# Tajik shepherd dogs



## JasoninMN (Feb 24, 2006)

I found this youtube channel that has some neat videos of Tajik shepherd dogs on open range with their flocks and shepherds. It's worth a watch.
[ame]https://www.youtube.com/watch?v=bOM_59mpMfM[/ame]

[ame]https://www.youtube.com/watch?v=ZnPc44Z1_yM[/ame]

[ame]https://www.youtube.com/watch?v=bAupMdrmmCo[/ame]

[ame]https://www.youtube.com/watch?v=mBwJaTlZr_8[/ame]


----------



## hastyreply (Nov 10, 2012)

That was interesting. It looks like they crop tails and ears to show ownership.


----------



## gapeach (Dec 23, 2011)

They are beautiful!


----------



## TedH71 (Jan 19, 2003)

They look like mutts with cropped tails/ears.


----------



## JasoninMN (Feb 24, 2006)

Thats funny, they would probably think the same about curs


----------



## wiscto (Nov 24, 2014)

TedH71 said:


> They look like mutts with cropped tails/ears.


Nah.
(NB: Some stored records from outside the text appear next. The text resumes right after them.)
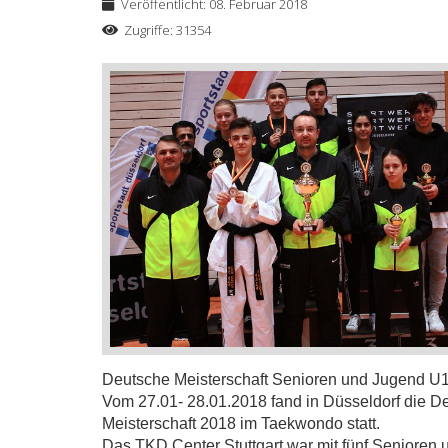
Veröffentlicht: 08. Februar 2018
Zugriffe: 31354
Deutsche Meisterschaft Senioren und Jugend U
Vom 27.01- 28.01.2018 fand in Düsseldorf die D
Meisterschaft 2018 im Taekwondo statt.
Das TKD Center Stuttgart war mit fünf Senioren 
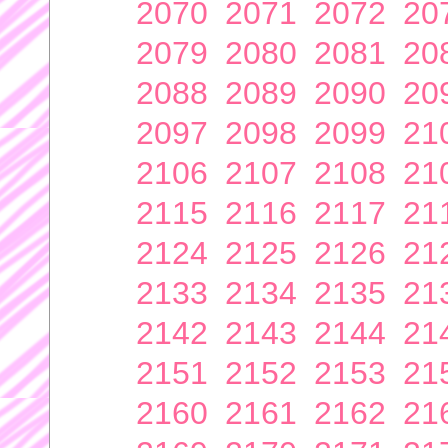
2070
2071
2072
20
2079
2080
2081
20
2088
2089
2090
20
2097
2098
2099
21
2106
2107
2108
21
2115
2116
2117
21
2124
2125
2126
21
2133
2134
2135
21
2142
2143
2144
21
2151
2152
2153
21
2160
2161
2162
21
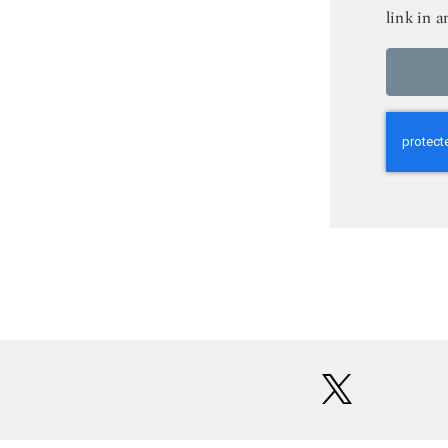
link in a
twitter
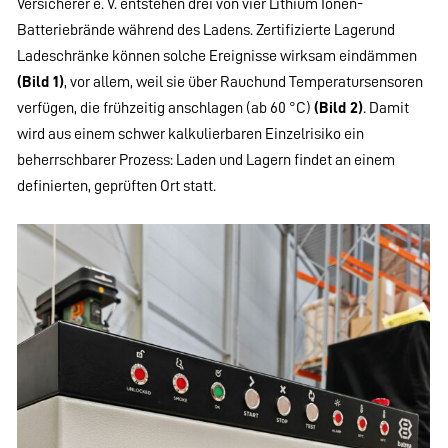
Versicherer e. V. entstehen drei von vier Lithium Ionen-
Batteriebrände während des Ladens. Zertifizierte Lagerund
Ladeschränke können solche Ereignisse wirksam eindämmen
(Bild 1)
, vor allem, weil sie über Rauchund Temperatursensoren
verfügen, die frühzeitig anschlagen (ab 60 °C)
(Bild 2)
. Damit
wird aus einem schwer kalkulierbaren Einzelrisiko ein
beherrschbarer Prozess: Laden und Lagern findet an einem
definierten, geprüften Ort statt.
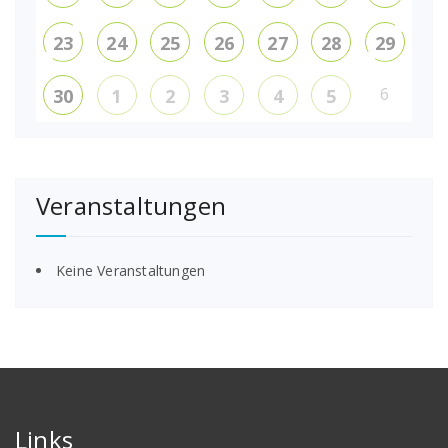
23
24
25
26
27
28
29
6
30
1
2
3
4
5
Veranstaltungen
Keine Veranstaltungen
Links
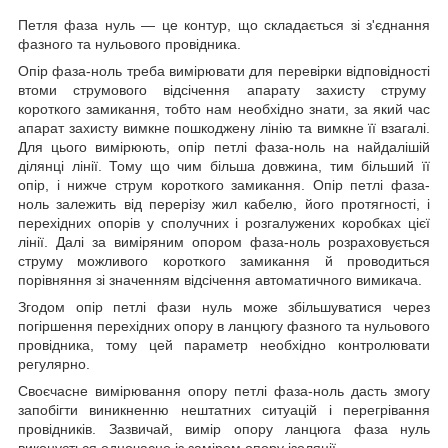
Петля фаза нуль — це контур, що складається зі з'єднання
фазного та нульового провідника.
Опір фаза-ноль треба вимірювати для перевірки відповідності
втоми струмового відсічення апарату захисту струму
короткого замикання, тобто нам необхідно знати, за який час
апарат захисту вимкне пошкоджену лінію та вимкне її взагалі.
Для цього вимірюють, опір петлі фаза-ноль на найдалішій
ділянці лінії. Тому що чим більша довжина, тим більший її
опір, і нижче струм короткого замикання. Опір петлі фаза-
ноль залежить від перерізу жил кабелю, його протягності, і
перехідних опорів у сполучних і розгалужених коробках цієї
лінії. Далі за виміряним опором фаза-ноль розраховується
струму можливого короткого замикання й проводиться
порівняння зі значенням відсічення автоматичного вимикача.
Згодом опір петлі фази нуль може збільшуватися через
погіршення перехідних опору в ланцюгу фазного та нульового
провідника, тому цей параметр необхідно контролювати
регулярно.
Своєчасне вимірювання опору петлі фаза-ноль дасть змогу
запобігти виникненню нештатних ситуацій і перегрівання
провідників. Зазвичай, вимір опору ланцюга фаза нуль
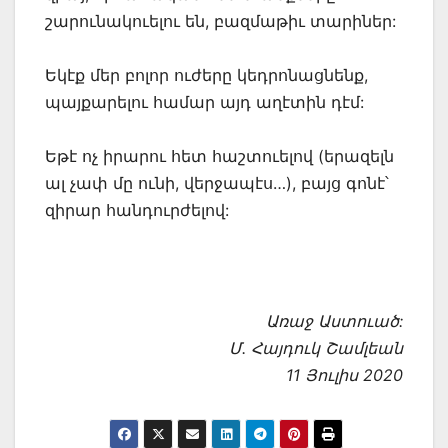
շարունակուելու են, բազմաթիւ տարիներ:
Եկէք մեր բոլոր ուժերը կեդրոնացնենք,
պայքարելու համար այդ աղէտին դէմ:
Եթէ ոչ իրարու հետ հաշտուելով (երազելն
ալ չափ մը ունի, վերջապէս…), բայց գոնէ՝
զիրար հանդուրժելով:
Առաջ Աստուած:
Մ. Հայդուկ Շամլեան
11 Յուլիս 2020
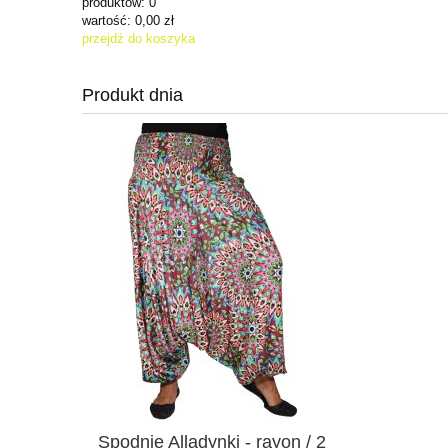
produktów:
0
wartość:
0,00 zł
przejdź do koszyka
Produkt dnia
Spodnie Alladynki - rayon / 2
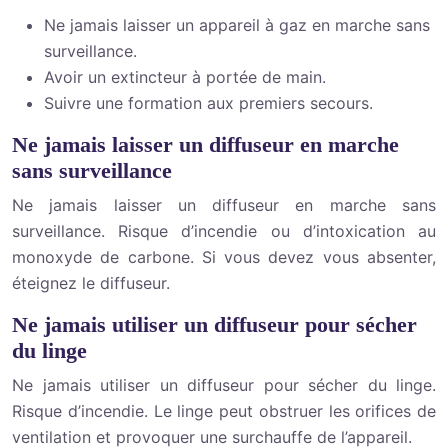
Ne jamais laisser un appareil à gaz en marche sans
surveillance.
Avoir un extincteur à portée de main.
Suivre une formation aux premiers secours.
Ne jamais laisser un diffuseur en marche
sans surveillance
Ne jamais laisser un diffuseur en marche sans
surveillance. Risque d’incendie ou d’intoxication au
monoxyde de carbone. Si vous devez vous absenter,
éteignez le diffuseur.
Ne jamais utiliser un diffuseur pour sécher
du linge
Ne jamais utiliser un diffuseur pour sécher du linge.
Risque d’incendie. Le linge peut obstruer les orifices de
ventilation et provoquer une surchauffe de l’appareil.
They're a pretty widespread LGD out there from what I've seen. This guy breeds the Turkic line in the US. http://alabaiusa.net/aboriginal_dogs.htm


----------



## JasoninMN (Feb 24, 2006)

wiscto said:


> Nah. They're a pretty widespread LGD out there from what I've seen. This guy breeds the Turkic line in the US. http://alabaiusa.net/aboriginal_dogs.htm


Bingo! the CAO that most are familiar with is the over sized, heavy weight that's been marketed as either fighting dogs (which they are not) or personal protection dogs. 

What I found most interesting about the videos is not the appearance of the dogs but how they behaved. In the U.S everyone wants to have the baddest LGD around that kills everything that comes onto their 5 acres. Most are operating as estate guardians versus actual LGD's, but either ignorance or pride prevents most people from admitting that. Open the gate though and the dogs abandon their charges and go for a 2 day jaunt before they return home. In America we call that expanding their territory, in the rest of the world they would call it a cull because the flock is unattended. What the videos also demonstrate is that the dogs are very pack orientated and are not aggressive fighters, which is the current image of the CAO. When two groups of LGDs meet they do not attack and a blood bath breaks out like many Americans think should occur when their great Pyrenees sees another dog. Instead the dogs meet, there is a lot of gesturing, some growling and snarling the dogs communicate like any other pack of dogs would and they pass through each others territories with their shepherds with relatively little conflict.


----------



## wiscto (Nov 24, 2014)

JasoninMN said:


> Bingo! the CAO that most are familiar with is the over sized, heavy weight that's been marketed as either fighting dogs (which they are not) or personal protection dogs.
> 
> What I found most interesting about the videos is not the appearance of the dogs but how they behaved. In the U.S everyone wants to have the baddest LGD around that kills everything that comes onto their 5 acres. Most are operating as estate guardians versus actual LGD's, but either ignorance or pride prevents most people from admitting that. Open the gate though and the dogs abandon their charges and go for a 2 day jaunt before they return home. In America we call that expanding their territory, in the rest of the world they would call it a cull because the flock is unattended. What the videos also demonstrate is that the dogs are very pack orientated and are not aggressive fighters, which is the current image of the CAO. When two groups of LGDs meet they do not attack and a blood bath breaks out like many Americans think should occur when their great Pyrenees sees another dog. Instead the dogs meet, there is a lot of gesturing, some growling and snarling the dogs communicate like any other pack of dogs would and they pass through each others territories with their shepherds with relatively little conflict.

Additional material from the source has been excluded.